We have been dedicated to development of effective immunotherapy strategies by combinations of multi-disciplinary approaches, such as vaccinations targeting glioma-associated antigens (GAAs) in combination with toll like receptor (TLR)-3 ligand poly-ICLC [29, 30], or anti-TGF-β1 mAb (1D11) [36], both of which remarkably enhanced the therapeutic effects of GAA-targeting vaccines. As a logical extension of these approaches, and based on a recent study showing the benefit of anti-CCL2 mAb in combination with cancer immunotherapy in a lung cancer model [37], we evaluated whether addition of anti-CCL2 mAb would further improve the therapeutic efficacy of the combination regimen with GAA vaccines and poly-ICLC in GL261-bearing mice (Fig. 5). Although the addition of anti-CCL2 mAb demonstrated a trend toward improved survival, this did not reach statistically significant levels compared to the GAA vaccine plus poly-ICLC regimen (P = 0.3395). Further studies both in terms of limiting mechanisms and optimization of the regimen are warranted in this direction of efforts.

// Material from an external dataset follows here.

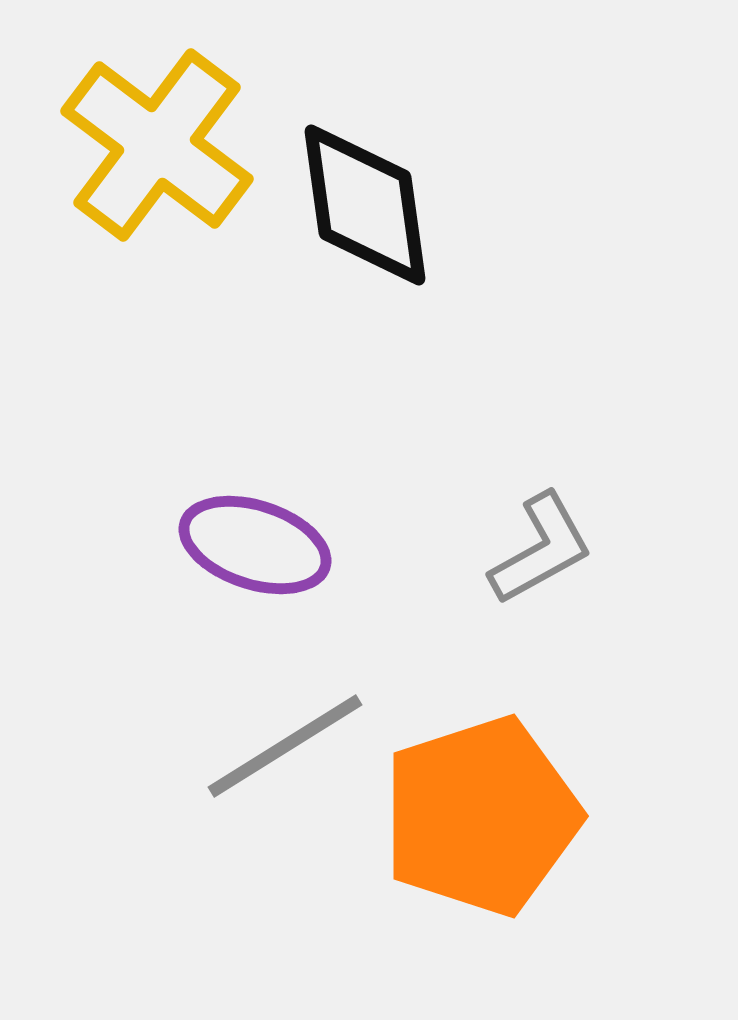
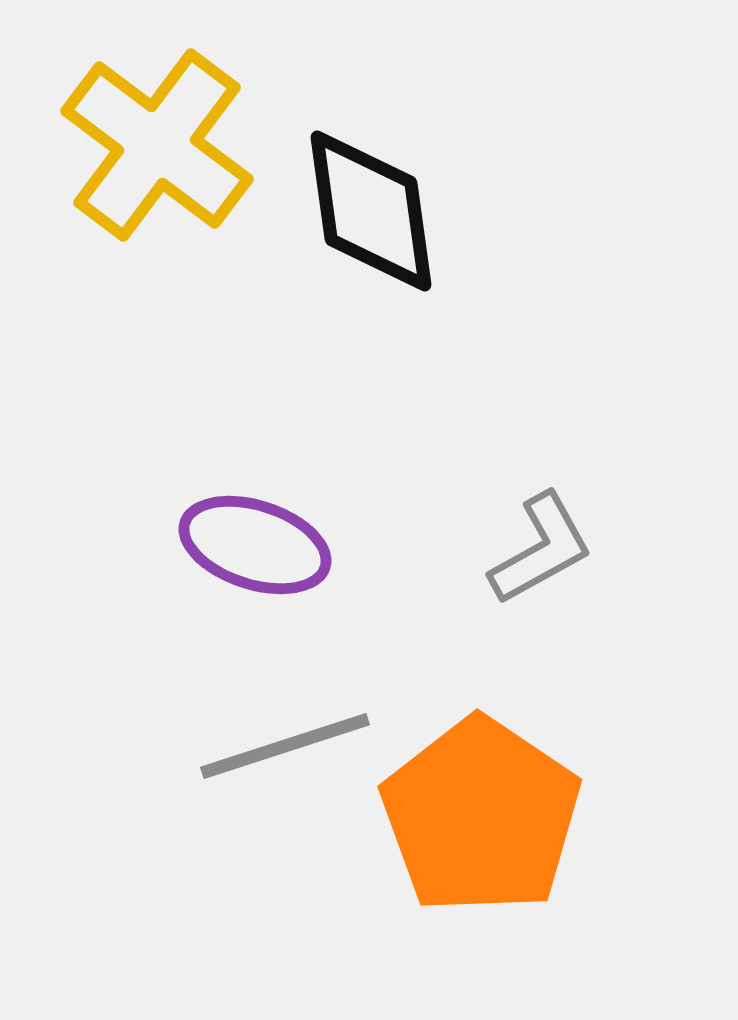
black diamond: moved 6 px right, 6 px down
gray line: rotated 14 degrees clockwise
orange pentagon: rotated 20 degrees counterclockwise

In summary, we demonstrate that systemic administration of neutralizing anti-CCL2 mAbs can reduce CNS tumor infiltration of TAMs and MDSCs, thereby providing significant survival benefits in tumor-bearing mice. It is especially encouraging that increased therapeutic effects were observed when anti-CCL2 mAb was combined with TMZ in syngeneic mice bearing GL261 glioma. These observations support development of clinical trials evaluating anti-human CCL2 mAb in combination with TMZ.